1. The organization and development of network and information security self-inspection work

Starting from September 10th, the Municipal Electric Power Administration Office took the lead to conduct a comprehensive investigation on the current network and information security of each municipal unit. This investigation focused on self-examination by each unit. The Municipal Electric Power Administration Office Conducted by spot checks. The focus of the self-examination includes: network maintenance in the central computer room of the Electric Power Administration Office, password protection upgrades for party and government portal maintenance, thorough investigation of the operation of information systems in municipal units, client computer virus detection in municipal units, and network data traffic monitoring in municipal units and data analysis, etc.

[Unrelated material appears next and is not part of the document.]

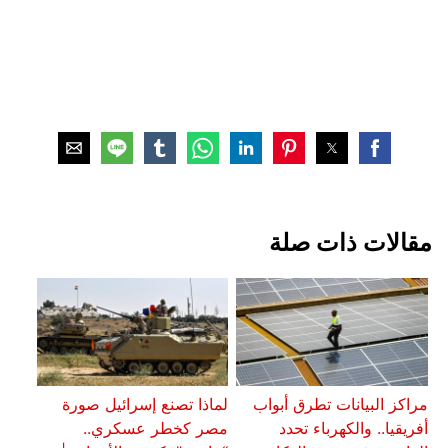
مقالات ذات صلة
مراكز البيانات تطرق أبواب
لماذا تصنع إسرائيل صورة
أفريقيا.. والكهرباء تحدد
مصر كخطر عسكري..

2. Information security work

Through the efforts of the Electricity and Technology Office and various units in the first half of the year, our city has mainly completed the following work in terms of network and information security:

1. All systems connected to the municipal e-government network are implemented in strict compliance with the regulations. Our office operates in accordance with the "Changning Municipal Party and Government Portal Information Release and Review System", "Changning Municipal Network and Information Security Emergency Plan", "China? According to system requirements such as "Changning" Party and Government Portal Online Reading System on Duty" and ""China Changning" Party and Government Portal Emergency Management Plan", regular safety inspections are organized to ensure that all safety and security measures are implemented.

2. Organize information security training. Special training on website penetration attacks and protection, virus principles and protection, etc. was conducted for municipal government departments and information security technicians to improve information security skills.

3. Strengthen inspections of party and government portals. Regularly conduct external web security inspections on sub-websites of each department, issue security risk scanning reports, and assist and urge relevant departments to implement security reinforcement.

4. Ensure information security during important periods. A series of effective measures have been taken, including implementing a 24-hour duty system and daily security reporting, signing information security guarantees with key departments, and strengthening real-time monitoring of Internet export access to ensure the security of information systems during the 18th National Congress.

3. Analysis of the main problems discovered during the self-examination and the threats faced

Through this self-examination, we also discovered some problems that still exist:

1. The rules and regulations of some units are not complete enough and fail to cover all aspects of information system security.

2. The safety awareness of the staff in a few units is not strong enough, and the daily operation and maintenance management lacks initiative and consciousness. The rules and regulations are not strictly implemented and the operations are not standardized.

3. There are computer virus infections, especially the security issues caused by mobile storage devices such as USB flash drives and mobile hard drives that cannot be ignored.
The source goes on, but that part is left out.